09-12-2022 01:11 AM
I have a recently turned 18 yo son, he is driving a car in my name which I am paying for, I have found weed more than once, a little coke and recently mushrooms in the car. His GF is 17 and best friend 16. He does have a job but I believe just winging it. He failed 11th grade but making up points and will still graduate if he keeps up his grades however, he is traveling down a dark road and I don’t know how to handle. I struggled with addiction when I was young and see the signs, almost like a repeat of my life. Take his car? tell the minor children’s parents? Shut off his cell which I pay for? It seems he just is not taking it seriously. We are good parents and really don’t ask much of him other than keep your room clean, wash your cloths, take a shower and we make him pay for the vehicle insurance. That’s it! We don’t yell, we only try to talk to him. We tell him we love him. Thoughts????
09-12-2022 01:04 PM
Welcome to ReachOut's Parent & Carer forums.
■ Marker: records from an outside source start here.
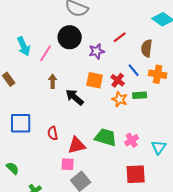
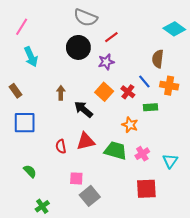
red line: (120, 37) -> (111, 37), moved
pink line: (46, 53) -> (22, 27), moved
orange square: (95, 80) -> (104, 92), turned 30
orange star: (120, 99) -> (130, 125), moved
blue square: (21, 123) -> (25, 123), moved
red triangle: (77, 145) -> (86, 141), moved
green semicircle: (13, 168) -> (30, 171), moved

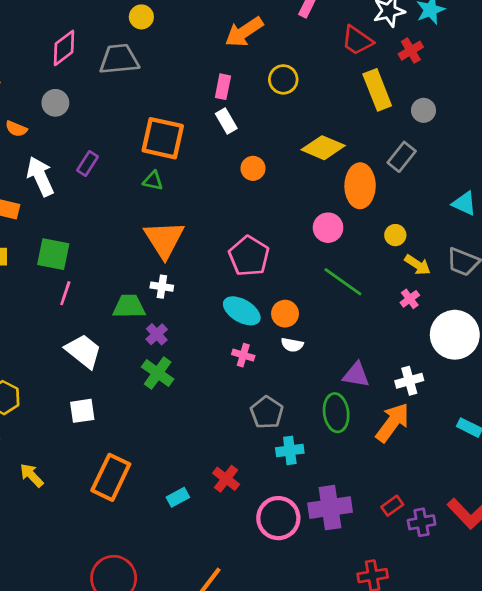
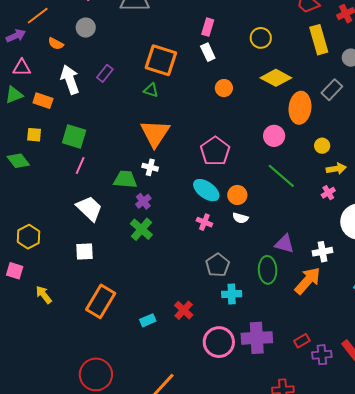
yellow circle: (283, 79) -> (261, 38), moved
yellow arrow: (418, 265) -> (336, 169), turned -48

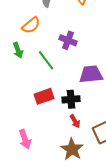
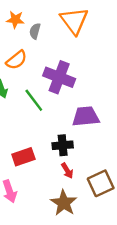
purple cross: (68, 40) -> (59, 77), size x1.5
red rectangle: (44, 96) -> (23, 157), moved

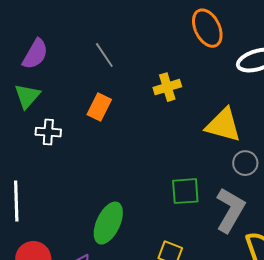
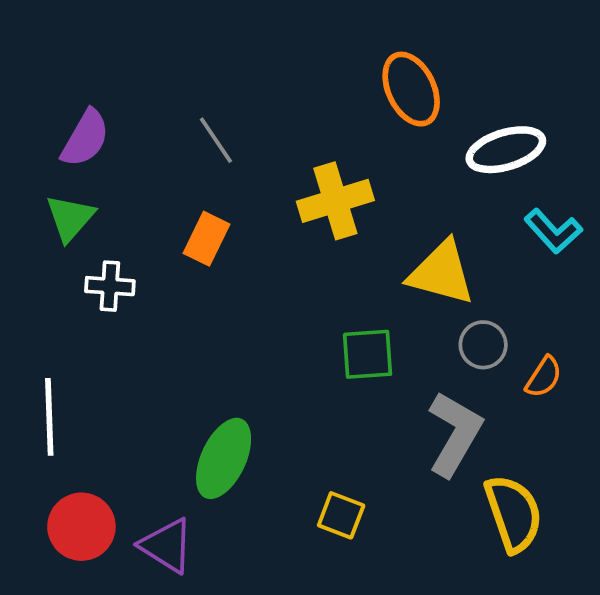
yellow cross: (167, 87) -> (335, 201), size x1.4
green square: (185, 191) -> (368, 354), moved

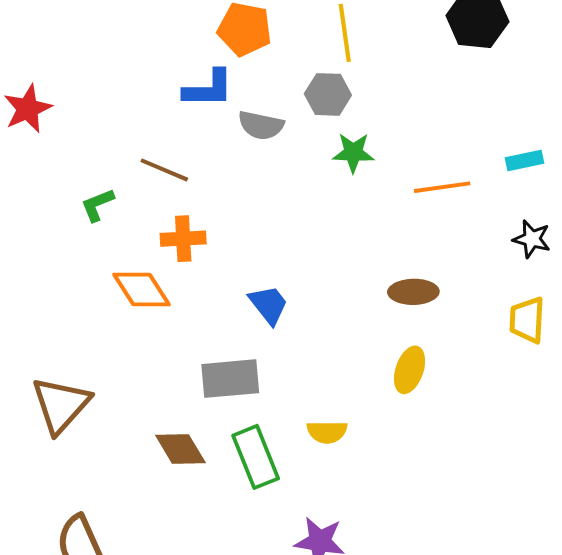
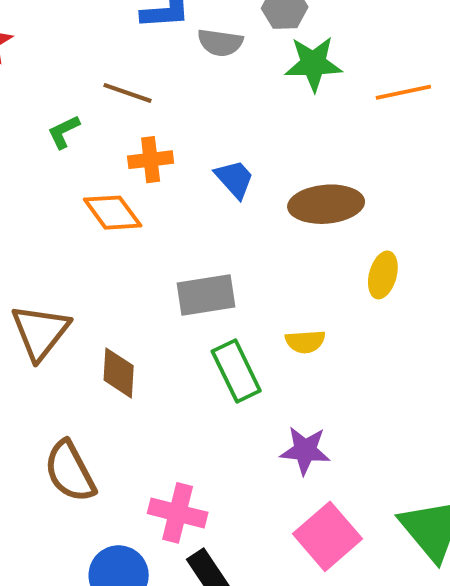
green star: (353, 153) -> (313, 64), size x1.4
brown ellipse: (413, 292) -> (326, 204), moved, size x1.5
blue trapezoid: (269, 305) -> (234, 179), moved
brown diamond: (180, 449) -> (119, 373), moved, turned 38

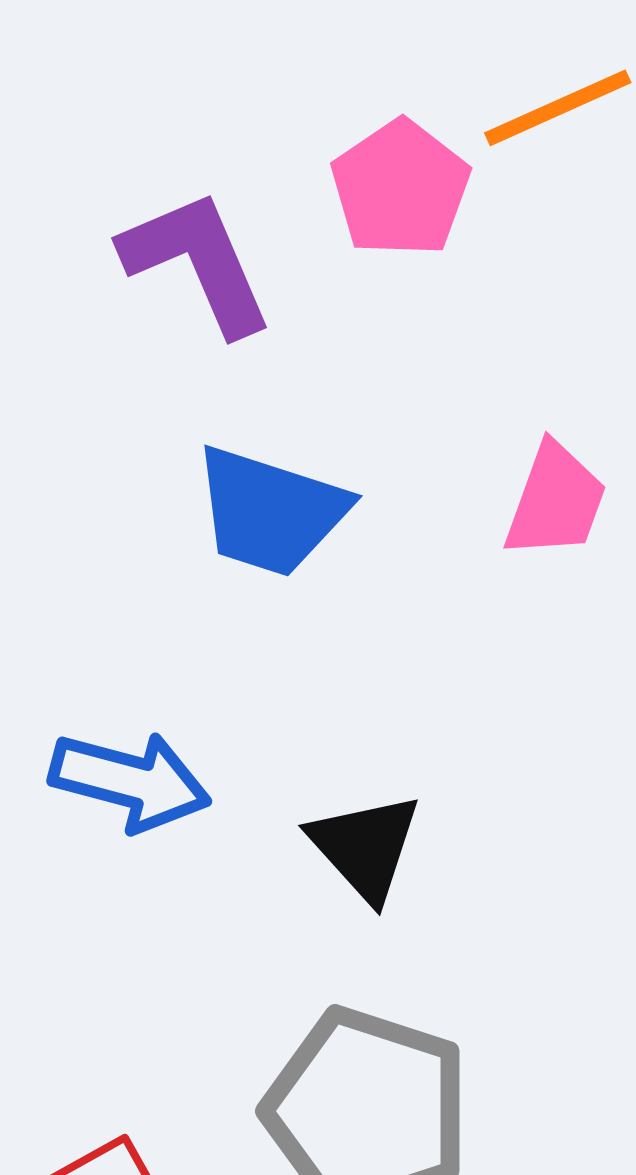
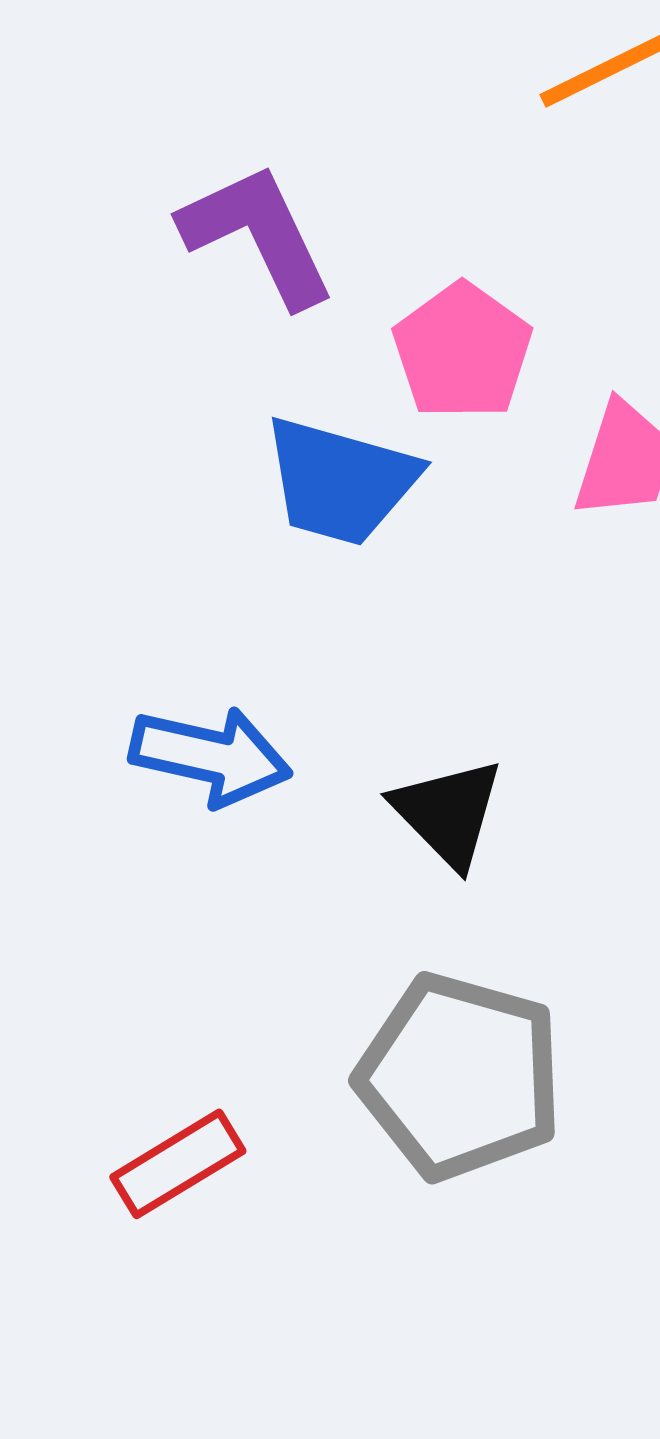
pink pentagon: (400, 188) -> (462, 351), moved

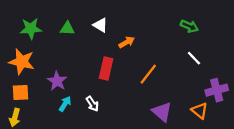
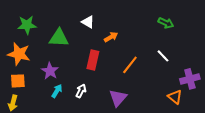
green triangle: (67, 29) -> (59, 38), moved, size x1.5
white line: (194, 58) -> (163, 56), moved
white arrow: (92, 104) -> (81, 91), turned -120
purple triangle: (162, 112) -> (118, 98), moved, turned 30

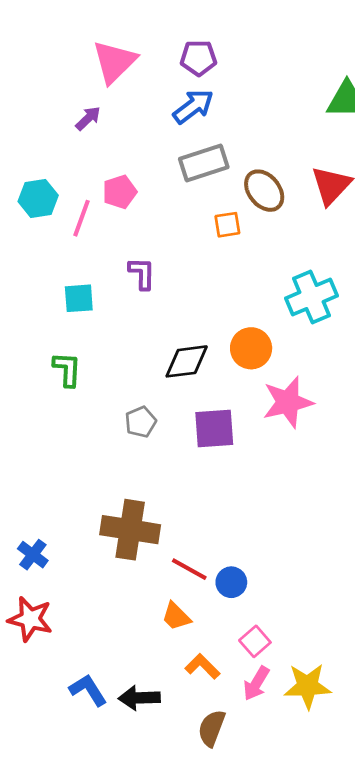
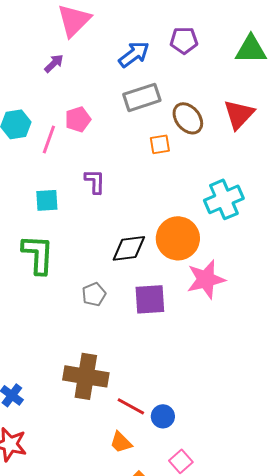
purple pentagon: (198, 58) -> (184, 40), moved
orange circle: (251, 348) -> (178, 238), size x1.4
green L-shape: (67, 369) -> (38, 254), size x1.5

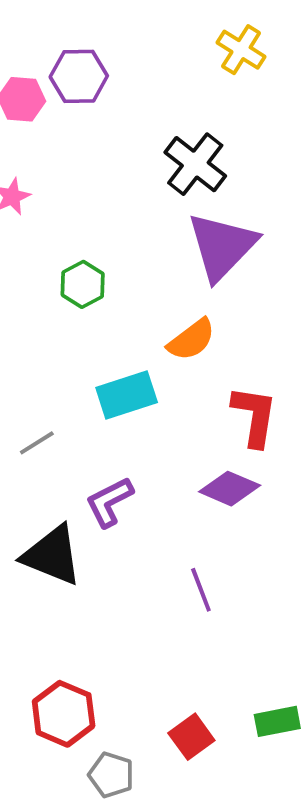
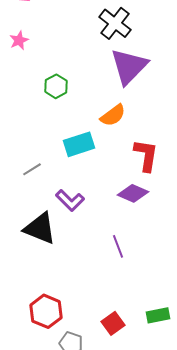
purple L-shape: (109, 502) -> (70, 200), turned -108

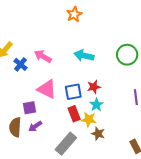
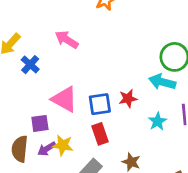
pink arrow: (43, 56) -> (67, 40), moved
cyan arrow: (84, 56) -> (162, 82), moved
cyan star: (96, 105) -> (157, 121), moved
yellow star: (89, 119) -> (63, 145), moved

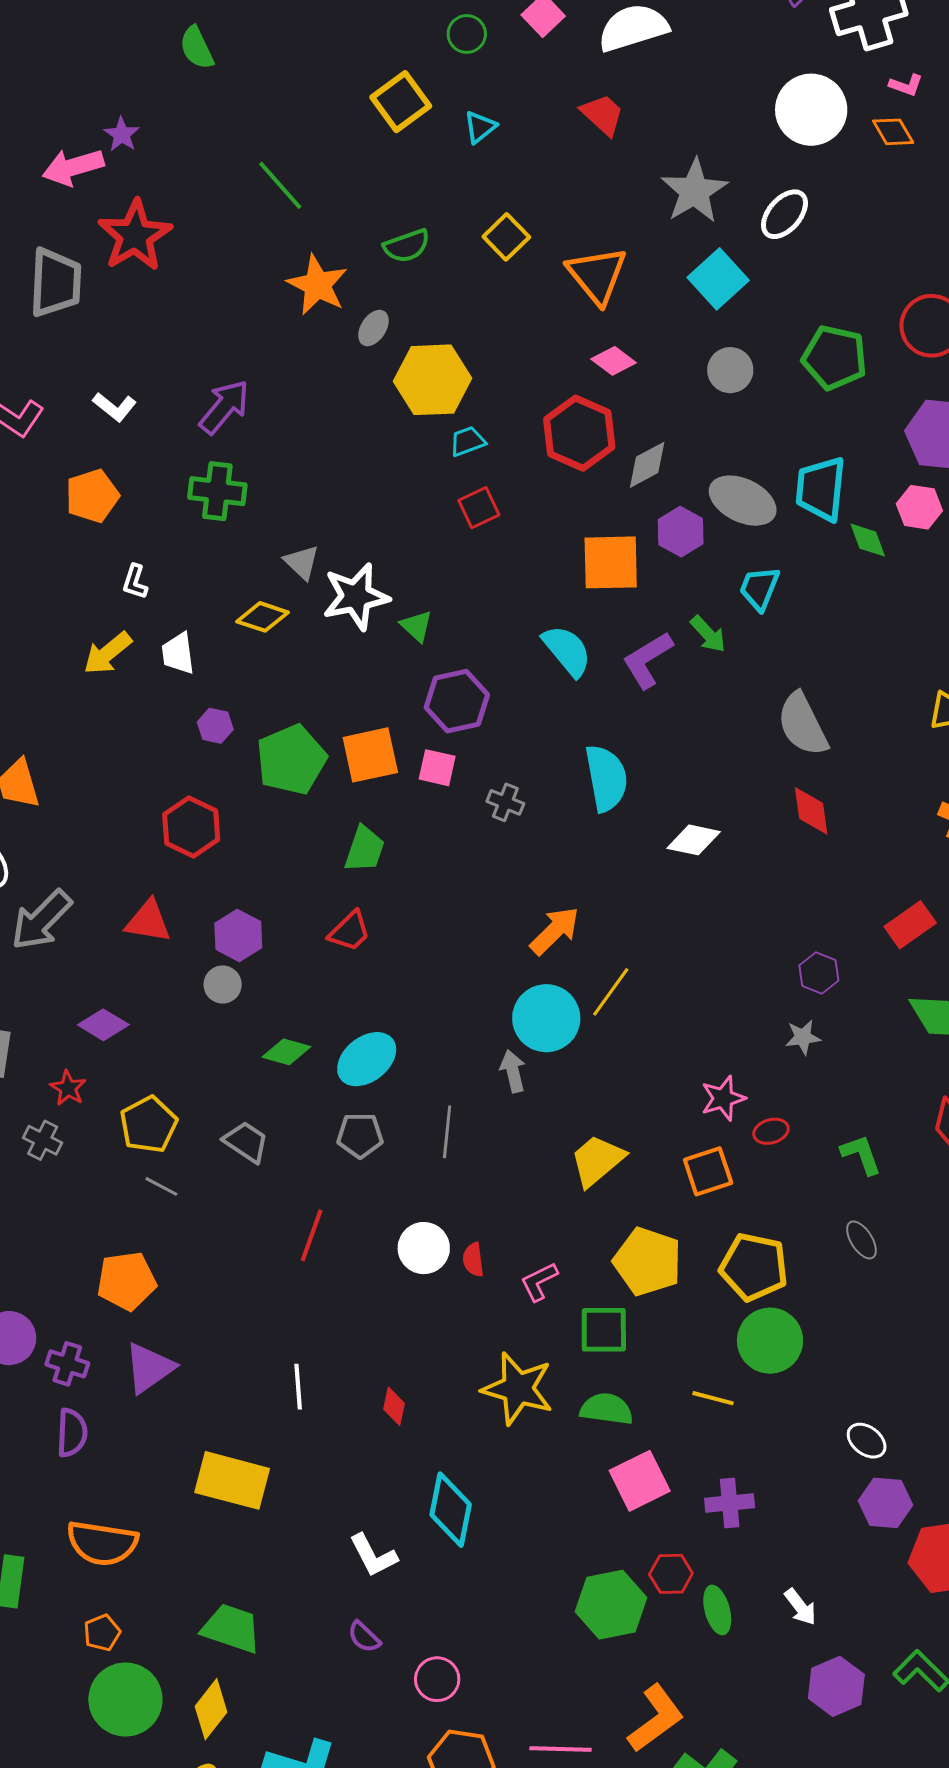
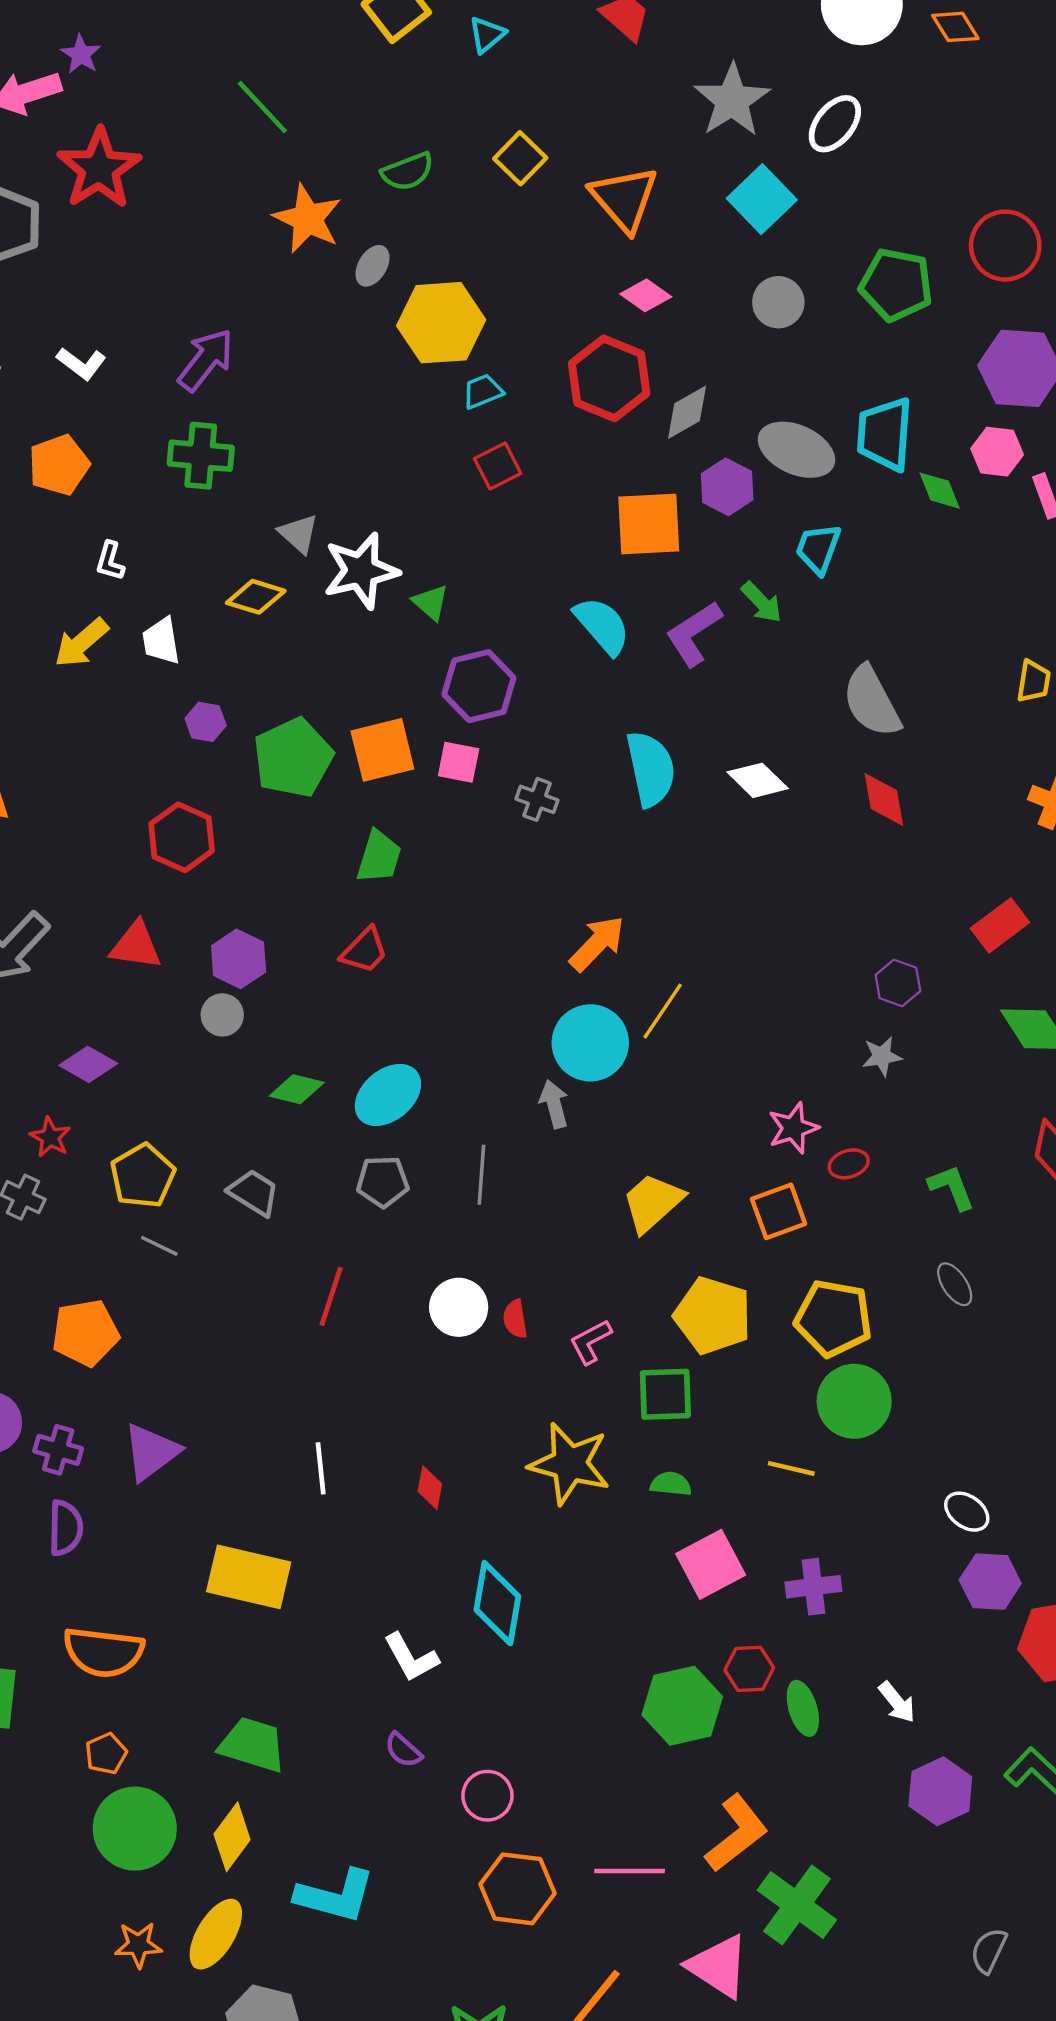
white diamond: (694, 840) -> (758, 780), moved, turned 34
orange pentagon: (127, 1281) -> (85, 1333), moved
green semicircle: (607, 1409) -> (671, 1484), size x0.7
Thank you for sharing your concerns with us. It is clear how concerned you are about your son and I can tell how much you care about him and want to help. It also sounds like his recent behaviour has triggered memories around your own painful past which must be heightening the fears you have for your son.
Whilst our service and resources are Australian specific, we wanted to share some important resources around substance use specific to your community which include Drugfree and Substance Use Resources
I also wanted to share this article with you about setting realistic boundaries with your teenager that I thought would be helpful for you to have a look over.
I am also mindful of the impact this must be having on you and wondered what your own support network looks like?